Extracted page text data:

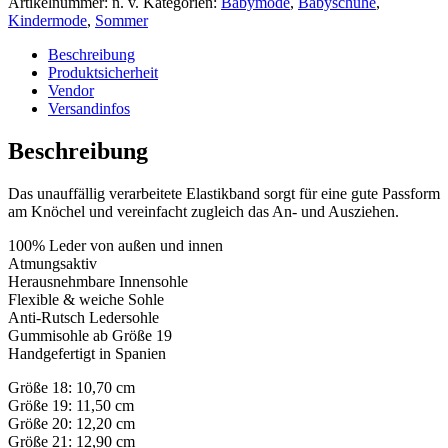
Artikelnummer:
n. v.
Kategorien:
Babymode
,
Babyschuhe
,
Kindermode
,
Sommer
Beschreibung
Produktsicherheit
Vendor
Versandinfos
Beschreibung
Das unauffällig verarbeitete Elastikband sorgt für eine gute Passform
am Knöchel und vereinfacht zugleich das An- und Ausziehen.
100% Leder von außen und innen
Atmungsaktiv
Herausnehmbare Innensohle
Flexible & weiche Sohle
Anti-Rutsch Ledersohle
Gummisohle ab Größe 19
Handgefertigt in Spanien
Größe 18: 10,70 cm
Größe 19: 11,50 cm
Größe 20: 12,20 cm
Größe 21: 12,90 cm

--

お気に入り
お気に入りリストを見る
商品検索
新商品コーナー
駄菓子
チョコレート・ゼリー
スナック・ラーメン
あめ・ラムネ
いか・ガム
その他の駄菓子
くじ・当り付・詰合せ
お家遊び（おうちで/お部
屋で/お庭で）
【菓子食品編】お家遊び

TASK OBJECTIVE
When you reach the line containing "Größe 18: 10,70 cm" in the data above, start copying exactly, and stop after the line containing "Größe 21: 12,90 cm".

YOUR SOLUTION
Größe 18: 10,70 cm
Größe 19: 11,50 cm
Größe 20: 12,20 cm
Größe 21: 12,90 cm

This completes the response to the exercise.